Facebook responded to Ditirro’s claim by saying the complaint is “without merit,” and that it plans to “defend [itself] vigorously.” And the social network will have the experience to do so, as this is hardly the first advertising related lawsuit to plague the company. In August of 2013, Facebook paid a $20 million settlement in a class action dealing with “Sponsored Stories.” “Sponsored Stories” displayed the images of Facebook users who have “Liked” a page in advertisements in their friends’ News Feeds. Following the settlement, Facebook announced its plans to terminate the practice of “Sponsored Stories” on April 9, 2014.

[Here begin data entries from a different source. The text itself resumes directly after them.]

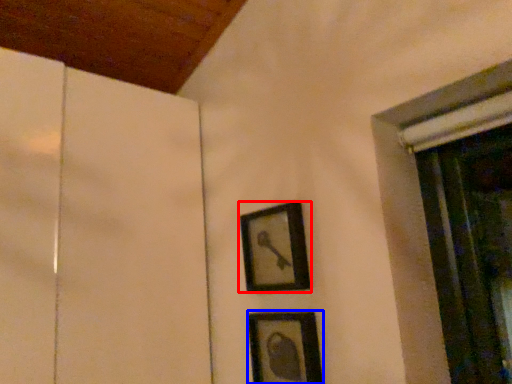 Question: Which of the following is the closest to the observer, picture frame (highlighted by a red box) or picture frame (highlighted by a blue box)?

Choices:
 (A) picture frame
 (B) picture frame

Answer: (B) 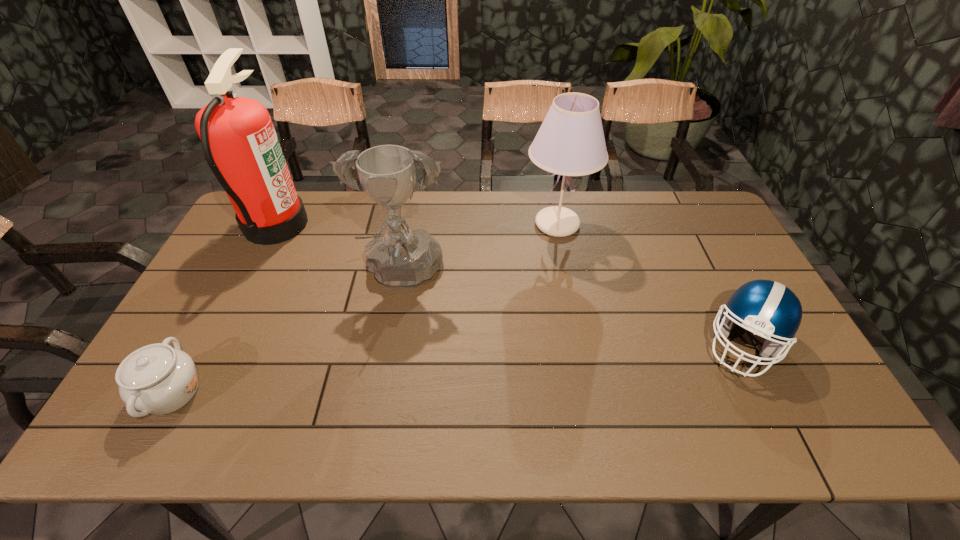 Locate an element on the screen. The width and height of the screenshot is (960, 540). blank space located on the back of the shortest object is located at coordinates (240, 265).

The height and width of the screenshot is (540, 960). Find the location of `fire extinguisher located at the far edge`. fire extinguisher located at the far edge is located at coordinates (238, 138).

You are a GUI agent. You are given a task and a screenshot of the screen. Output one action in this format:
    pyautogui.click(x=<x>, y=<y>)
    Task: Click on the lampshade that is positioned at the far edge
    
    Given the screenshot: What is the action you would take?
    pyautogui.click(x=570, y=142)

At what (x,y) coordinates should I click in order to perform the action: click on object at the near edge. Please return your answer as a coordinate pair (x, y). Looking at the image, I should click on (156, 379).

You are a GUI agent. You are given a task and a screenshot of the screen. Output one action in this format:
    pyautogui.click(x=<x>, y=<y>)
    Task: Click on the fire extinguisher positioned at the left edge
    This screenshot has height=540, width=960.
    Given the screenshot: What is the action you would take?
    pyautogui.click(x=238, y=138)

Image resolution: width=960 pixels, height=540 pixels. What are the coordinates of `chinaware at the left edge` in the screenshot? It's located at (156, 379).

The height and width of the screenshot is (540, 960). I want to click on object that is positioned at the right edge, so pos(766,308).

Where is `object that is at the far left corner`? object that is at the far left corner is located at coordinates 238,138.

Identify the location of object located in the near left corner section of the desktop. The image size is (960, 540). (156, 379).

Locate an element on the screen. This screenshot has width=960, height=540. vacant space at the far edge of the desktop is located at coordinates (531, 216). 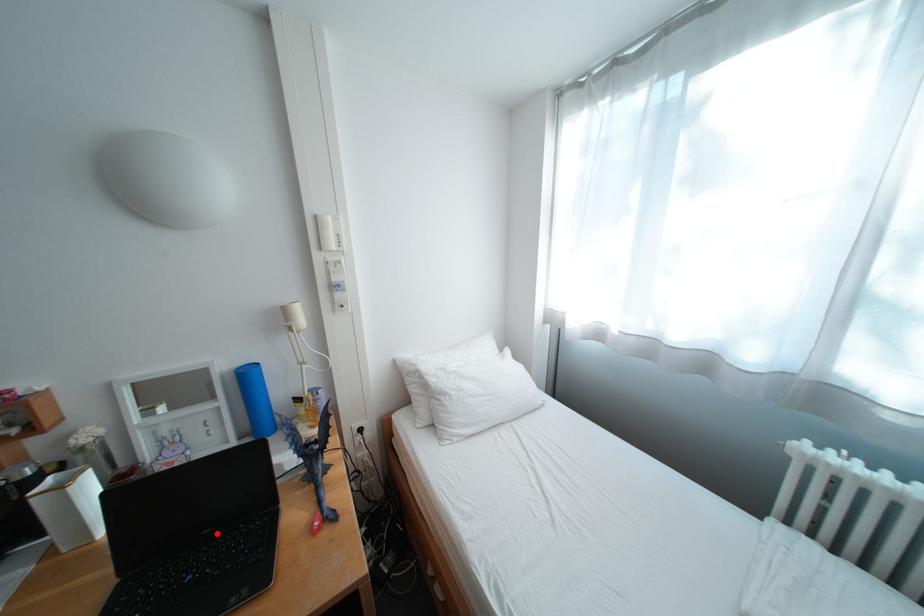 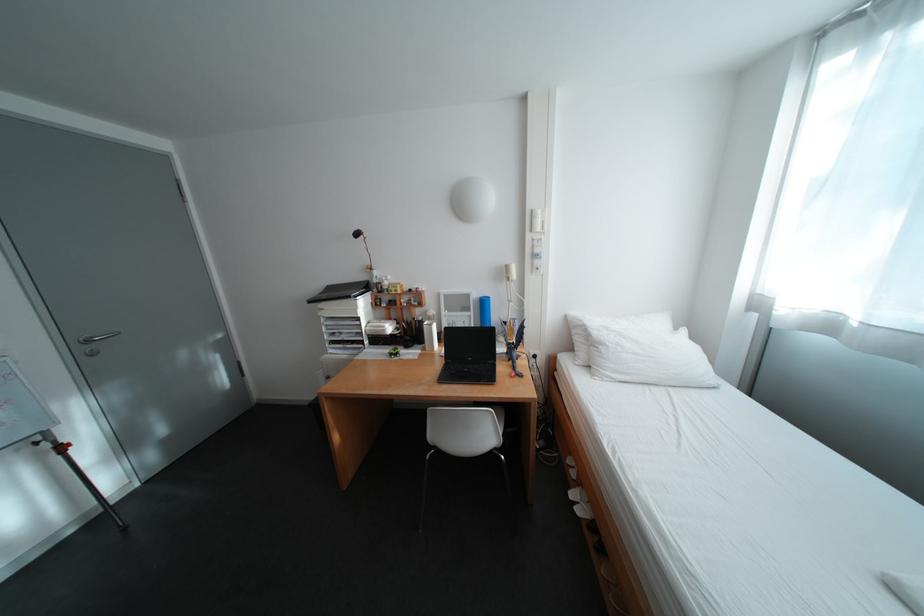 Question: I am providing you with two images of the same scene from different viewpoints. A red point is marked on the first image. Can you still see the location of the red point in image 2?

Choices:
 (A) Yes
 (B) No

Answer: (A) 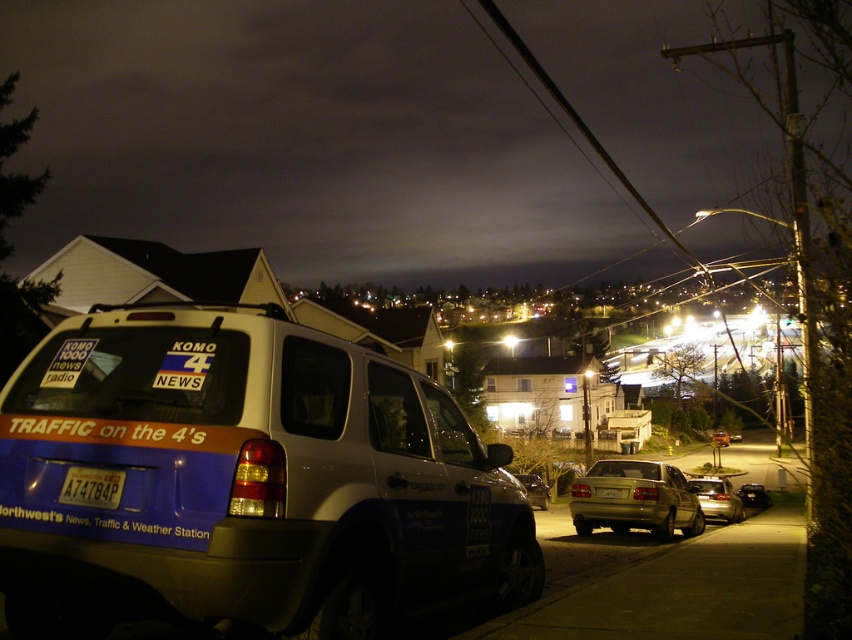 Does silver metallic minivan at center lie behind white plastic license plate at center?

No, silver metallic minivan at center is closer to the viewer.

Between silver metallic minivan at center and white plastic license plate at center, which one has more height?

silver metallic minivan at center

What do you see at coordinates (245, 481) in the screenshot? This screenshot has width=852, height=640. I see `silver metallic minivan at center` at bounding box center [245, 481].

Where is `silver metallic minivan at center`? silver metallic minivan at center is located at coordinates (245, 481).

Can you confirm if metallic wire at upper center is positioned above white plastic license plate at center?

Indeed, metallic wire at upper center is positioned over white plastic license plate at center.

Does metallic wire at upper center have a greater width compared to white plastic license plate at center?

Yes, metallic wire at upper center is wider than white plastic license plate at center.

Is point (522, 49) positioned after point (608, 486)?

Yes, it is.

Identify the location of metallic wire at upper center. (579, 122).

Can you confirm if metallic gold sedan at center is positioned to the right of white plastic license plate at center?

Indeed, metallic gold sedan at center is positioned on the right side of white plastic license plate at center.

Is metallic gold sedan at center bigger than white plastic license plate at center?

Indeed, metallic gold sedan at center has a larger size compared to white plastic license plate at center.

Locate an element on the screen. The height and width of the screenshot is (640, 852). metallic gold sedan at center is located at coordinates (636, 499).

The height and width of the screenshot is (640, 852). Find the location of `metallic gold sedan at center`. metallic gold sedan at center is located at coordinates (636, 499).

Facebook was hit with yet another class action lawsuit at the end of December 2013, alleging that the social network scanned users’ private messages without their consent in violation of the Electronic Communications Privacy Act. The complaint alleges that the information obtained was then sold to advertisers. It remains to be seen how the social network will respond to each of these lawsuits, as well as if the lawsuits will have any effect on Facebook’s advertising practices.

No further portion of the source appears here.